Nadia's eldest son was two years and four months old, the second one was fourteen months old and the last one was merely four months old when she left them.
"I changed their clothes and fed milk to the little one, once she was fed she would be quiet. The other little one, Juaidiyah is her name, she was crying a lot for me," told Nadia, adding, "Even when I went to the bathroom she would follow and cry for me. She was very attached to me. I left her crying, also. I bought clothes, boots, and everything for him (referring to her eldest child). He was running to pick up his boots and telling me: 'mummy; take me with you to the car, mummy take me to the car'. I told him; 'ok, ok I will take you in a bit'. I left him crying for me too, but they will forget me. They are still very young. They will forget me."
Nadia now lives in a small village in northern Mosul and is hoping to join her mother and other sisters in Germany. Her three brothers are missing.
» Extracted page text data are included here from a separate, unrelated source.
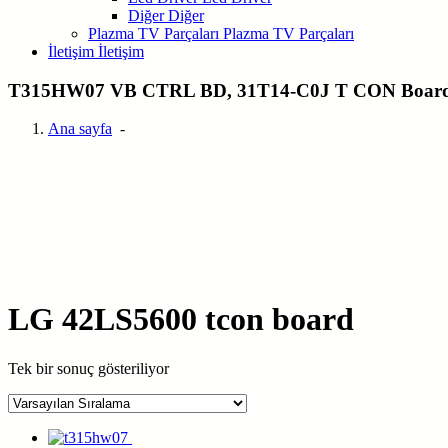
Diğer
Diğer
Plazma TV Parçaları
Plazma TV Parçaları
İletişim
İletişim
T315HW07 VB CTRL BD, 31T14-C0J T CON Boar
Ana sayfa
-
LG 42LS5600 tcon board
Tek bir sonuç gösteriliyor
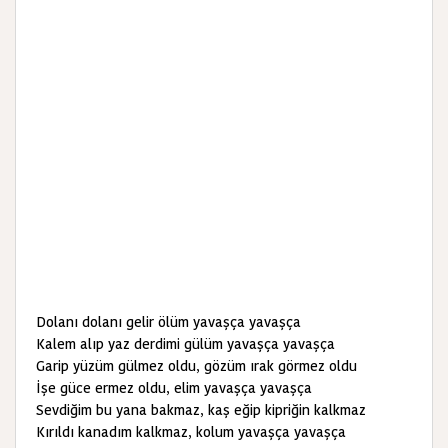
Dolanı dolanı gelir ölüm yavaşça yavaşça
Kalem alıp yaz derdimi gülüm yavaşça yavaşça
Garip yüzüm gülmez oldu, gözüm ırak görmez oldu
İşe güce ermez oldu, elim yavaşça yavaşça
Sevdiğim bu yana bakmaz, kaş eğip kipriğin kalkmaz
Kırıldı kanadım kalkmaz, kolum yavaşça yavaşça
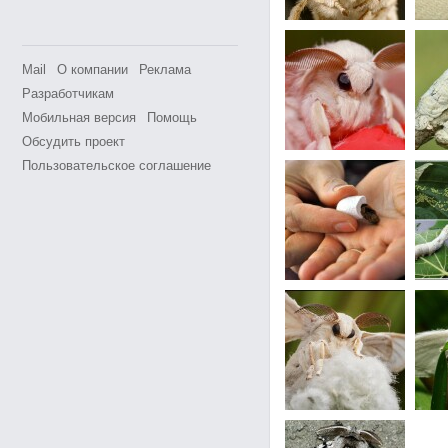
Mail
О компании
Реклама
Разработчикам
Мобильная версия
Помощь
Обсудить проект
Пользовательское соглашение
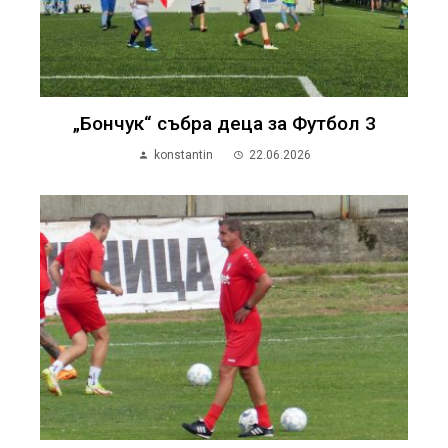
„Бончук“ събра деца за Футбол 3
konstantin
22.06.2026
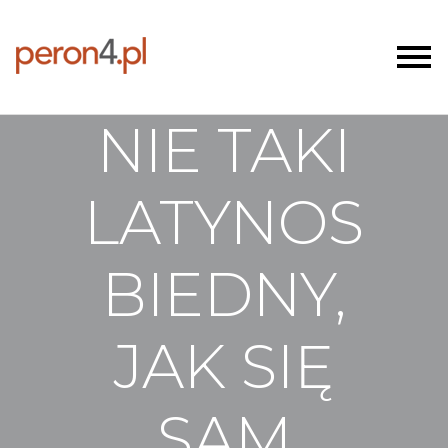
NIE TAKI
LATYNOS
BIEDNY,
JAK SIĘ
SAM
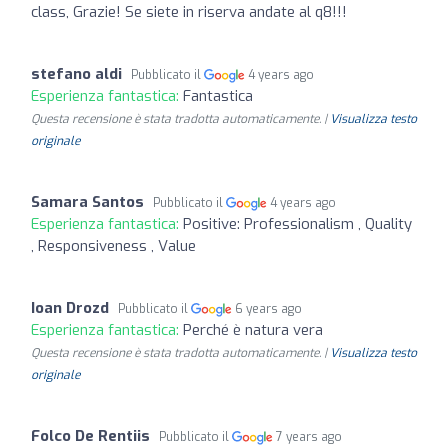
class, Grazie! Se siete in riserva andate al q8!!!
stefano aldi
Pubblicato il
4 years ago
Esperienza fantastica:
Fantastica
Questa recensione è stata tradotta automaticamente. |
Visualizza testo
originale
Samara Santos
Pubblicato il
4 years ago
Esperienza fantastica:
Positive: Professionalism , Quality
, Responsiveness , Value
Ioan Drozd
Pubblicato il
6 years ago
Esperienza fantastica:
Perché è natura vera
Questa recensione è stata tradotta automaticamente. |
Visualizza testo
originale
Folco De Rentiis
Pubblicato il
7 years ago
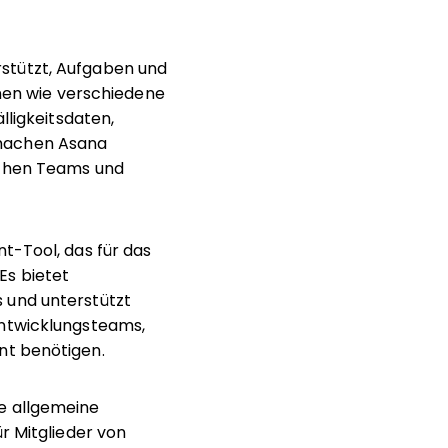
stützt, Aufgaben und
onen wie verschiedene
lligkeitsdaten,
 machen Asana
ichen Teams und
t-Tool, das für das
Es bietet
 und unterstützt
Entwicklungsteams,
nt benötigen.
e allgemeine
r Mitglieder von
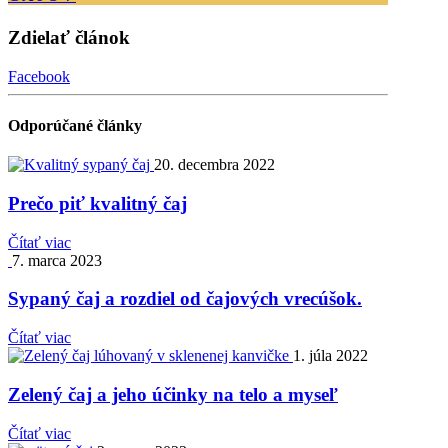
Zdielať článok
Facebook
Odporúčané
články
20. decembra 2022
Prečo piť kvalitný čaj
Čítať viac
7. marca 2023
Sypaný čaj a rozdiel od čajových vrecúšok.
Čítať viac
1. júla 2022
Zelený čaj a jeho účinky na telo a myseľ
Čítať viac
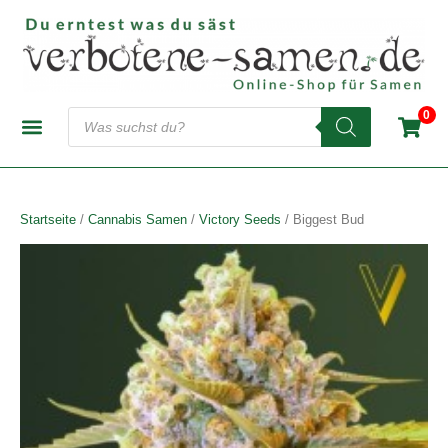
Zum
Inhalt
springen
Products
0
search
CANNABIS-SAMENBANKEN
AUTOFLOWERING SAMEN
FEMINISIERTE SAMEN
REGULÄRE SAMEN
Startseite
/
Cannabis Samen
/
Victory Seeds
/ Biggest Bud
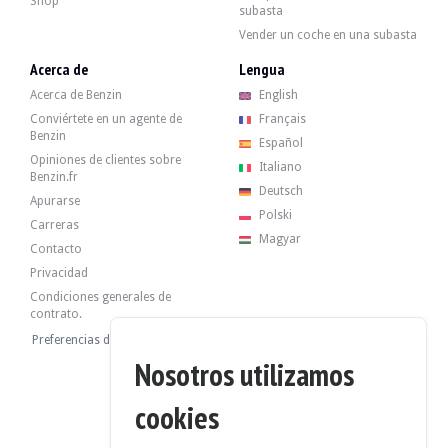
Shop
El vendedor es un particular residente en Barcelona, España, y acepta visitas 
subasta
El vendedor ha querido fijar un precio de reserva.
Vender un coche en una subasta
Acerca de
Lengua
Galería
Acerca de Benzin
English
Conviértete en un agente de
Français
Benzin
Español
Opiniones de clientes sobre
Italiano
Benzin.fr
Deutsch
Apurarse
Polski
Carreras
Magyar
Contacto
Privacidad
Condiciones generales de
contrato.
Preferencias de cookies
Nosotros utilizamos
cookies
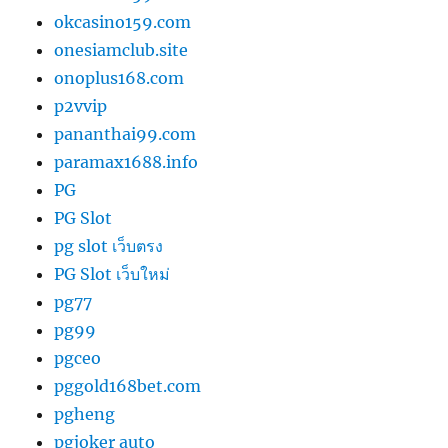
okcasino159.com
onesiamclub.site
onoplus168.com
p2vvip
pananthai99.com
paramax1688.info
PG
PG Slot
pg slot เว็บตรง
PG Slot เว็บใหม่
pg77
pg99
pgceo
pggold168bet.com
pgheng
pgjoker auto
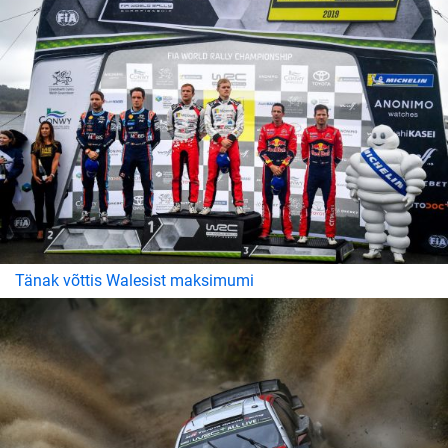
Tänak võttis Walesist maksimumi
Najiyah is another young Yazidi mother who left behind a child fathered by an IS militant in Syria.
She said that when she had the opportunity to leave the IS stronghold where she had been living, her child was taken from her by the mainly-Kurdish People's Protection Units.
Najiyah said, "I cried and screamed with all my strength, but it didn't help at all."
She is now living in the Kabartu refugee camp in the Dohuk area of Iraq's Kurdistan region.
Five years on from the day their community was devastated in the Iraqi town of Sinjar, Yazidi leaders say they live in disarray, mostly in camps, and with no security in their villages that still lie largely in ruins.